Here's my more complex model. This one allows me to adjust the 50% ratio (because I do management myself and am willing to do it for free) and allows me to adjust the desired cash flow (also not an immediate factor for me.) This model also lets me incorporate estimated rehab expense. It spits out a max price.
In addition, as a second level of analysis, this sheet adds the ability to consider a conventional loan with a down payment. It recalculates expected cash flow and cash on cash return.
I actually have a yet more complex model I've not stuffed into Google docs yet. This one incorporates the cost of using hard money to buy and rehab a property and then refinancing it into a permanent loan.
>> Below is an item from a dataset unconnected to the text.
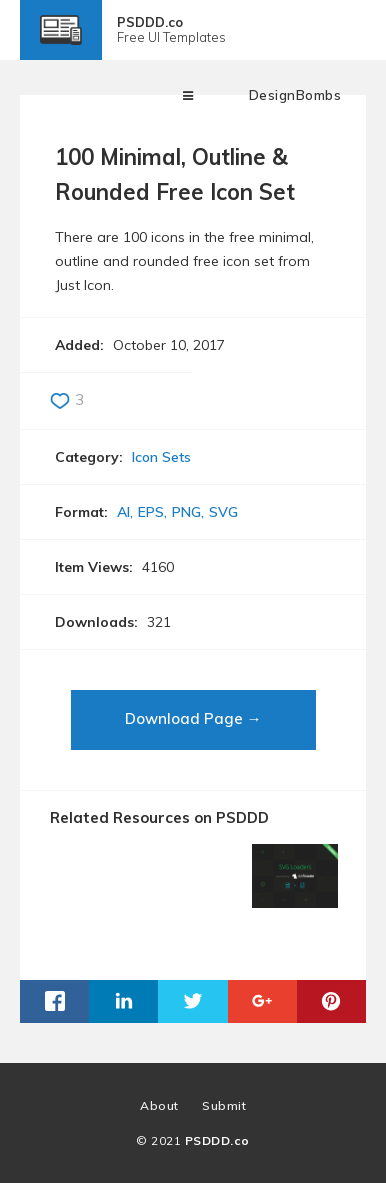 The height and width of the screenshot is (1183, 386). I want to click on EPS, so click(151, 512).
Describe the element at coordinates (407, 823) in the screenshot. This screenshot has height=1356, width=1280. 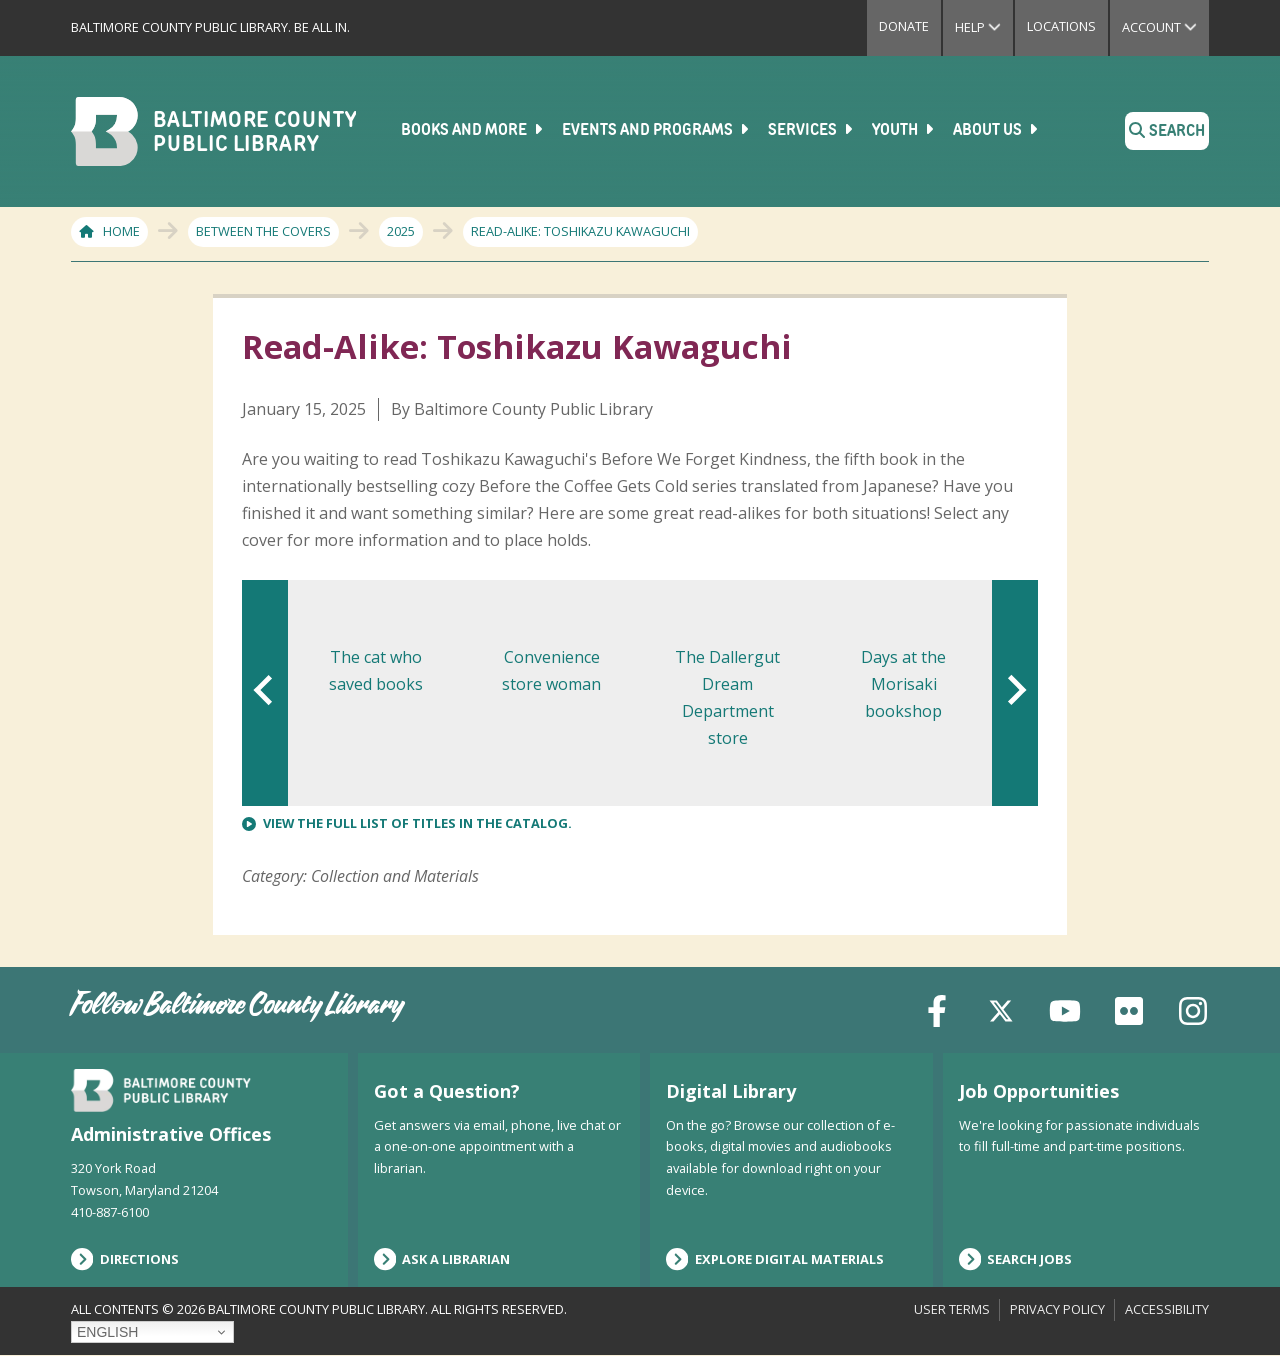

It also considers the ARV and calculates the max price from both the ARV and the rent and gives you the lower of those two.
Notice what's NOT in this model though. There are no assumptions about appreciation. The are no inflation assumptions. No future adjustments to rent or expenses.
None of those values are knowable. Anything you put in for those values is nothing more than a guess. So any model that incorporates those factors is a useless model.
Yes, I've built models like that. Once in a while I still do. But its really just for amusement.
The values I input to the model may be wrong. The ARV could be off. The rent could be off. Rehab could be higher. But the values I plug in are ones I can actually determine with some confidence. I don't include factors like appreciation, inflation or what rents will be in five years. That is, values I cannot determine with any confidence.
These complex models do have two uses.
One is that if you're recruiting investors or speaking with bankers or other financial institutions, these are expected. So, you have to pick some values for these unknowables and generate a plan.
The other use is for scenario planning. Rather than saying "I think inflation will be 3% and it will drive both rents and expenses", you say "what if" and determine how the deal works if that set of assumptions comes to pass. Then, you must try many different assumptions and evaluate the deal in many possible futures. If the deal only works with a small set of possible futures, then you know its dodgy, and will only make you money if very specific things happen. If it works with many possible futures, you know its robust, and will be profitable under a wide range of conditions.
I rarely see such an exercise being done for real estate deals. All you ever see is some set of rosy assumptions that makes a bad deal look good sometime in the future. The unstated piece is "if those assumptions come to pass."
A very simple model, really, just a set of calculations based on known values, is all it takes to tell you if it works right now.